__ASSIGNMENT__. Transcribe only the lines in the data below falling between the line with "Metro Vancouver & Fraser Valley" and the line with "View availability", including those two lines, and leave out any picture.

__WORKING DATA__.
──────────────────────────────

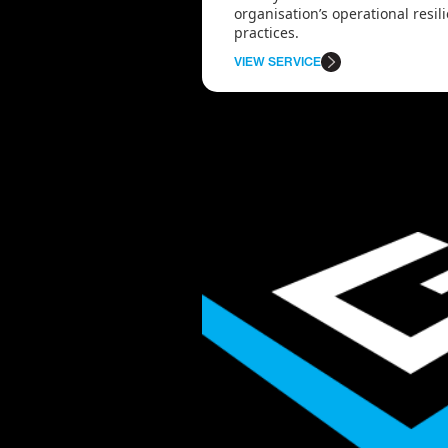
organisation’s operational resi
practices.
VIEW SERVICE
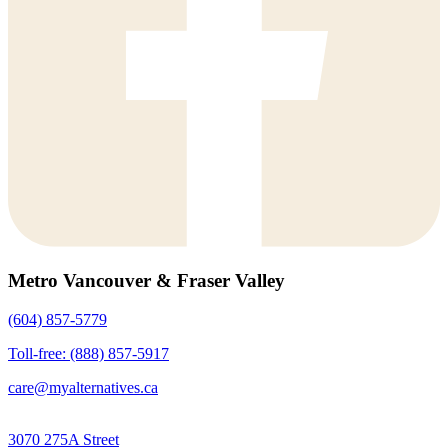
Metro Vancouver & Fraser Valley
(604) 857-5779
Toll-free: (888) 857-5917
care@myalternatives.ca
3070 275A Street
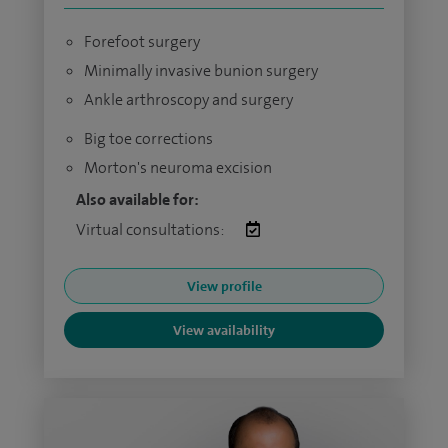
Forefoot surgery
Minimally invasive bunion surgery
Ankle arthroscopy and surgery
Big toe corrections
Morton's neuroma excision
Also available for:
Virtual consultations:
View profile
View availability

──────────────────────────────

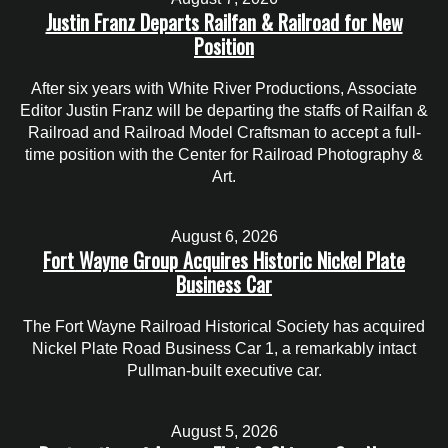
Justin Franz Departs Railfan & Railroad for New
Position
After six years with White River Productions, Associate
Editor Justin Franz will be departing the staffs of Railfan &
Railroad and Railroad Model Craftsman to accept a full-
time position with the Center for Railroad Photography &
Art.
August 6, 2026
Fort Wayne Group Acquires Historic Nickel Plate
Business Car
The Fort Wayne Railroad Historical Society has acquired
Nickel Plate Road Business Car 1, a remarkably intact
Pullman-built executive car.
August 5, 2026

──────────────────────────────

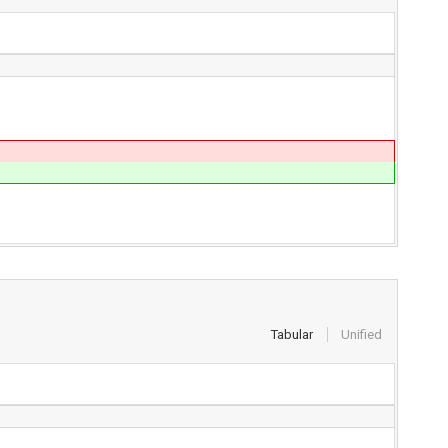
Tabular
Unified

──────────────────────────────

__RESPONSE__.
Metro Vancouver & Fraser Valley
(604) 857-5779
Toll-free: (888) 857-5917
care@myalternatives.ca
3070 275A Street
Forefoot surgery
Minimally invasive bunion surgery
Ankle arthroscopy and surgery
Big toe corrections
Morton's neuroma excision
Also available for:
Virtual consultations:
View profile
View availability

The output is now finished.